From the very beginning the occurrence of spontaneous recanalization, the growing together of the severed ends of the seminal ducts, has been one of the main problems associated with vasectomy. As long ago as the 1950s it became clear that if one simply tied off the seminal duct there was virtually always recanalization, and even after severing in several places there was also spontaneous recanalization. If a length of 3 cm was removed, but the sheath of the duct remained intact, the same thing happened. Recanalization did not occur if the sheath was also removed.

Recanalization is still a problem, and is found in between 1 in 1,000 and і in 2,000 men who have ‘had themselves fixed’. The risk is higher if after the vasectomy a spermagranuloma develops. A granu­loma is created by leakage of spermatozoa on the testicle side, despite effective ligature of the end of the seminal duct. Tying off is actually not all that easy, since the seminal duct has a thick wall of muscle, so that there is a risk that the stitch will be pulled too tight and will sever the duct. Partly for this reason many urologists decide for reasons of safety to cauterize the tied-off ends. It is also a good idea to sew a section of different tissue between the two ends, preventing them from coming into contact.

The complications of vasectomy are quite often underestimated. Whichever way you look at it, vasectomy is an odd procedure; if a sur­geon were to remove a section of intestine and close off both ends, he or she would be immediately committed to a lunatic asylum, if neces­sary by force. . .

From puberty to death millions of sperm cells pass along these tubes that resemble liquorice shoelaces. After vasectomy the ‘little creatures’ can no longer do this. Upstream of the blockage all is woe and affliction, with dead and dying spermatozoa, and of course that can lead to ailments: a painfully swollen epididymis, pain in ejaculat­ing, the previously mentioned spermagranuloma and tears in the wall of the extremely long tube which the epididymis in fact is.

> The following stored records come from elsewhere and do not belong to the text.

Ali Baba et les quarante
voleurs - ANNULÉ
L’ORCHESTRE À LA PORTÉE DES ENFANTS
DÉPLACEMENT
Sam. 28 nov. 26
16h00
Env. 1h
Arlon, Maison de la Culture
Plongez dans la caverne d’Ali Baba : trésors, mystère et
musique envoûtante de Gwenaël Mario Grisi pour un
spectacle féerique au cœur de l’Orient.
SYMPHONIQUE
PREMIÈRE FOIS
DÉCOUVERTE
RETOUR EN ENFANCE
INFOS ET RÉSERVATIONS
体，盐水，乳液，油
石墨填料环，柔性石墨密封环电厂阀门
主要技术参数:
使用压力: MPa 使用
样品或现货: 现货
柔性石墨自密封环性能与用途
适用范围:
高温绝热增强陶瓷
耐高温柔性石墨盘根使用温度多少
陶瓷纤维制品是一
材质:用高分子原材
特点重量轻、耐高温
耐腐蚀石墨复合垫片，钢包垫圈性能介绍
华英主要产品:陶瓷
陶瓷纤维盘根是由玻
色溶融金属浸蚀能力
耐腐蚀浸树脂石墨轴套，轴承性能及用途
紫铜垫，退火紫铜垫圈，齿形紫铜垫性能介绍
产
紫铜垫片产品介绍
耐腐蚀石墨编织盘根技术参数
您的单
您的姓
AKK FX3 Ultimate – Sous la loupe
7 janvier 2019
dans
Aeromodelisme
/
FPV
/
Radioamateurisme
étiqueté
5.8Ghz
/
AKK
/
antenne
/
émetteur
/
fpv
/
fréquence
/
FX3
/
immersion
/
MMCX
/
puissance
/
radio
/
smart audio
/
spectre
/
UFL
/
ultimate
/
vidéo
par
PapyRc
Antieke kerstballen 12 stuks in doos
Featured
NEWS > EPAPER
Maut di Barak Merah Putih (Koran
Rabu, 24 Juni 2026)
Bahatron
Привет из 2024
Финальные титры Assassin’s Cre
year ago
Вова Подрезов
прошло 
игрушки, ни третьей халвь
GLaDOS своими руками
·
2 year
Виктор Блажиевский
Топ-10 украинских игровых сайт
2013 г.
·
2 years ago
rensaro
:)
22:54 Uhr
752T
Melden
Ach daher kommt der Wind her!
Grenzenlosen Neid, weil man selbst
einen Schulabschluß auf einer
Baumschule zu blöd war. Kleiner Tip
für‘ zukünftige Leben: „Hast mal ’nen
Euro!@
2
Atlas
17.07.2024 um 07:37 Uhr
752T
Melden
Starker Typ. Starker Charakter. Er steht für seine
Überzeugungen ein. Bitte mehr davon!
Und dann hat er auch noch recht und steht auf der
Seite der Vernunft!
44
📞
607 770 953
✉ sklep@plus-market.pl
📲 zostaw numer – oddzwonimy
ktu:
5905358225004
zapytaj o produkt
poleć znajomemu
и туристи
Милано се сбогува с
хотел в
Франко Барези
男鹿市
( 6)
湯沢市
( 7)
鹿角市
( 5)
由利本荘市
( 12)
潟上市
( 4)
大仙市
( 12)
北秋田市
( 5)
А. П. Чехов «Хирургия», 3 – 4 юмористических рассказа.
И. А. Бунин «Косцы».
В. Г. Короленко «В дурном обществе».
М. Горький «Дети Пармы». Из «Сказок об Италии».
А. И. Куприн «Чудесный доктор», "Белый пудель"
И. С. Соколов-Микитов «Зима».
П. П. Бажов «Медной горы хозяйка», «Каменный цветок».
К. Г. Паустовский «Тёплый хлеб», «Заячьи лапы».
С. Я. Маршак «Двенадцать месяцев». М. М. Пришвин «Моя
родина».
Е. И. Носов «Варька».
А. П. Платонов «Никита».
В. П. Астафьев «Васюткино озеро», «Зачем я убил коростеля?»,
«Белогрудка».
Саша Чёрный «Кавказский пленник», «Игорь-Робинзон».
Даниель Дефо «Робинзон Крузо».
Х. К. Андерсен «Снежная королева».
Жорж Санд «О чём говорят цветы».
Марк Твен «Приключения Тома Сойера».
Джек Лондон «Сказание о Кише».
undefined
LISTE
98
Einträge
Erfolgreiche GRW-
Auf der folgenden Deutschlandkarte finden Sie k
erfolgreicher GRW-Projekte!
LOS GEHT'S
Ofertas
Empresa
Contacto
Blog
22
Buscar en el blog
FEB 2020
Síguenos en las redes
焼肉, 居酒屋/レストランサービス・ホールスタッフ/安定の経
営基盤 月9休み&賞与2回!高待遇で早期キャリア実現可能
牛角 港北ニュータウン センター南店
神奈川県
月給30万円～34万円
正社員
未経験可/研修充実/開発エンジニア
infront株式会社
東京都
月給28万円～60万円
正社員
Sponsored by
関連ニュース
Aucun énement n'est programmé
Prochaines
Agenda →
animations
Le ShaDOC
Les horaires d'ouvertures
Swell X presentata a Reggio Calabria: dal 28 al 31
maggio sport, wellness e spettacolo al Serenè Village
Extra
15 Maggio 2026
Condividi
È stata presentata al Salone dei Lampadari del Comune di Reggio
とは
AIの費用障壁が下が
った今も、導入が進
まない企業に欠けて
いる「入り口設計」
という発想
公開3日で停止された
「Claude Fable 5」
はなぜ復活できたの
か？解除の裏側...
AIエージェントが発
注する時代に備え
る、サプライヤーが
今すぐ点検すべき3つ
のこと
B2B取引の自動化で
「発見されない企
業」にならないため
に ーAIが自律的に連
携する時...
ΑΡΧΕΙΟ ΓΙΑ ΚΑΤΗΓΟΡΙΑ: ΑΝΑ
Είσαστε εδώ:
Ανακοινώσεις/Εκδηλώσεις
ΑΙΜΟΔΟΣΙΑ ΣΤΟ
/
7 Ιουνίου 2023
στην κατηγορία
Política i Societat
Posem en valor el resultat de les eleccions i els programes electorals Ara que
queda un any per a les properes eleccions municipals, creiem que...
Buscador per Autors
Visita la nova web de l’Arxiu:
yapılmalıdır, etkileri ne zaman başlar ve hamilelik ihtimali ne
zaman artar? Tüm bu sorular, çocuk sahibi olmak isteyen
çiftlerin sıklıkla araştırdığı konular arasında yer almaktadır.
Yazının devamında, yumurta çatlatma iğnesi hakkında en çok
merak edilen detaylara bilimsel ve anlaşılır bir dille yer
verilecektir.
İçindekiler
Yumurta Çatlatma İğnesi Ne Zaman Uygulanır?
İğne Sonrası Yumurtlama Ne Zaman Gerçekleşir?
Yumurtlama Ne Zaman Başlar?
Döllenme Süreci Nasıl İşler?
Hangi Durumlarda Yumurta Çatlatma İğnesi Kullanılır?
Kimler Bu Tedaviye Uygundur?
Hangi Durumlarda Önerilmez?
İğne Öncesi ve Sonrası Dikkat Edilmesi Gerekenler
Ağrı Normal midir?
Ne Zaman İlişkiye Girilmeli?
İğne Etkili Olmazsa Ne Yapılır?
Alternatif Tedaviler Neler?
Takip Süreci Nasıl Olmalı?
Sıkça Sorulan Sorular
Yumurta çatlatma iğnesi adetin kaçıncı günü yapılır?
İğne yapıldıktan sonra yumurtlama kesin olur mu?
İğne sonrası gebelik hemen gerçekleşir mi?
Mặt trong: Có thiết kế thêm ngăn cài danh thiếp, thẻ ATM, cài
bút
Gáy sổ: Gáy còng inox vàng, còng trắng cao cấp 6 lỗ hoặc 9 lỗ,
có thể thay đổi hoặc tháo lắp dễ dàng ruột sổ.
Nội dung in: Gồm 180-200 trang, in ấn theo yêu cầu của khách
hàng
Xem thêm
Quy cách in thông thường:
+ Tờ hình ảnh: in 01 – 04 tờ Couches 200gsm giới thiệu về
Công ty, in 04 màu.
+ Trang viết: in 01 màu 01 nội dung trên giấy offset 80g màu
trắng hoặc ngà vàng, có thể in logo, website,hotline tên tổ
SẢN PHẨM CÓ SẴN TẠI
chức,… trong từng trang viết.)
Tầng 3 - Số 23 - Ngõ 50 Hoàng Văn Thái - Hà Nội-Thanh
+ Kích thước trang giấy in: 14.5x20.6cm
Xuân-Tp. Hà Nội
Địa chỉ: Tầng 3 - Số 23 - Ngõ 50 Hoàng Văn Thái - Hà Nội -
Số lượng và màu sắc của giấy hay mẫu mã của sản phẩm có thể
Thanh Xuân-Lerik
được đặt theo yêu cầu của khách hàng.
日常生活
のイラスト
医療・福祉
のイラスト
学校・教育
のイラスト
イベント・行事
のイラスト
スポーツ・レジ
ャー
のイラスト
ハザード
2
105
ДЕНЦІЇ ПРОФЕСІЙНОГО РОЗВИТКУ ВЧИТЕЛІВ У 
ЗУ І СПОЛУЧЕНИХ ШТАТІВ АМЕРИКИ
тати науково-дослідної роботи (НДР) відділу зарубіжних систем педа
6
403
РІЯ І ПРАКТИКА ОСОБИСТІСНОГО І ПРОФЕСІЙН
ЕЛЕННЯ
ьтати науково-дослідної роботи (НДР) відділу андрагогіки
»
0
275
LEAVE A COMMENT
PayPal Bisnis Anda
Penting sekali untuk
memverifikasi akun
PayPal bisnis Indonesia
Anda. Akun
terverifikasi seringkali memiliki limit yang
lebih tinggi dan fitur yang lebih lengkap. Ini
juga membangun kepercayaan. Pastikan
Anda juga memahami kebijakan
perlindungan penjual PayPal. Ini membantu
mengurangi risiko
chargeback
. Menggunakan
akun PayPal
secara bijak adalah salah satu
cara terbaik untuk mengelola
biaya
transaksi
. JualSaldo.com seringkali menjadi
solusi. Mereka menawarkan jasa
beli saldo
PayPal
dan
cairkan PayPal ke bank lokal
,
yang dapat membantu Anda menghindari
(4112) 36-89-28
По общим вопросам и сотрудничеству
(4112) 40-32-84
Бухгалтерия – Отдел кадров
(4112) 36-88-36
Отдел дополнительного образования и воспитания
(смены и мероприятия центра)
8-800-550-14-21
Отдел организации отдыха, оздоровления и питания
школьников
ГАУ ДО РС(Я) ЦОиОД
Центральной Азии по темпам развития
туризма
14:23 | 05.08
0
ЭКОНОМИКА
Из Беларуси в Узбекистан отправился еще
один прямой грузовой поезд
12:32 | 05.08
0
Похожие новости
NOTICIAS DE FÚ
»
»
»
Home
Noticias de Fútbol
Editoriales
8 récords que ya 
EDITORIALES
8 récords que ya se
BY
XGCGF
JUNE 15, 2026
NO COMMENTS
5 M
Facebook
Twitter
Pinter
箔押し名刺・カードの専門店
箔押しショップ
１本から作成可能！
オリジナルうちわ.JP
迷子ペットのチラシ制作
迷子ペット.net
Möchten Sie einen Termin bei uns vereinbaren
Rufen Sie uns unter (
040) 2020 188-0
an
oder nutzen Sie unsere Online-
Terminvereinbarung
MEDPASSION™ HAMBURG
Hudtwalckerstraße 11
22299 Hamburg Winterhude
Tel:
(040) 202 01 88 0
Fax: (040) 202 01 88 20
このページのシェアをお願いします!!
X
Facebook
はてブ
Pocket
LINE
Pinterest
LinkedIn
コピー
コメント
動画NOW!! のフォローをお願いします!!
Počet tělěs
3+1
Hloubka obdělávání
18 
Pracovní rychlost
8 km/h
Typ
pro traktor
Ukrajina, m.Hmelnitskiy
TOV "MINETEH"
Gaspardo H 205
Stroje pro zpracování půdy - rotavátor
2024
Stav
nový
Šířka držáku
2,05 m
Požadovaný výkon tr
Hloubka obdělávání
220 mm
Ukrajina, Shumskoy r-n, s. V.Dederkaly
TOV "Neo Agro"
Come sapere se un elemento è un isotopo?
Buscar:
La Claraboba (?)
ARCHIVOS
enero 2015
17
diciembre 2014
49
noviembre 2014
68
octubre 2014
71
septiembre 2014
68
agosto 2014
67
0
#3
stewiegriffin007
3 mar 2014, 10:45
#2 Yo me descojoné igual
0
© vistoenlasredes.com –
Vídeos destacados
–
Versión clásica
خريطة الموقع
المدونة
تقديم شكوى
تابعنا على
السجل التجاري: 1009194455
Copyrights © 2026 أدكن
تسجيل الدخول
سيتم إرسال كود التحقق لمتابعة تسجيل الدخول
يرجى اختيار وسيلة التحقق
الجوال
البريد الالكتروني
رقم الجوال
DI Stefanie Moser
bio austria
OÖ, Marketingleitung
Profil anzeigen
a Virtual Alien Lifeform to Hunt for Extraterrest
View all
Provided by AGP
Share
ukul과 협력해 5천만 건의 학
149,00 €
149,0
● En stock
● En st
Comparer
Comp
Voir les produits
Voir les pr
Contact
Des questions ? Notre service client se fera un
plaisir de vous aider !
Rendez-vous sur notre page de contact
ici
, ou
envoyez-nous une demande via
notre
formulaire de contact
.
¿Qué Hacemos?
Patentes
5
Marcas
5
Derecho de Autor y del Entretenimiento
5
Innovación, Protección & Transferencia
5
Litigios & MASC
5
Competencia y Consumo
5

Sperm cells may leak through those tears, causing inflammation and antibody formation, since spermatozoa are regarded as basically alien, having only half the normal number of chromosomes.

In the past few decades surgeons and urologists have perhaps made things a little too easy for themselves in failing to dispense complete information on the possible downside of vasectomy. Many men would be deterred if they were told that approximately 5 per cent of sterilized men have chronic testicular pain. Men who already suffer from testi­cular pain should certainly not have themselves sterilized. Other reasons not to be sterilized include childlessness, a serious or chronic ill­ness in one’s partner and the lack of a permanent relationship. In addition anyone contemplating the procedure should be warned of continued bleeding and/or haemorrhaging (10% to 20% chance) and infection (2% to 10% chance).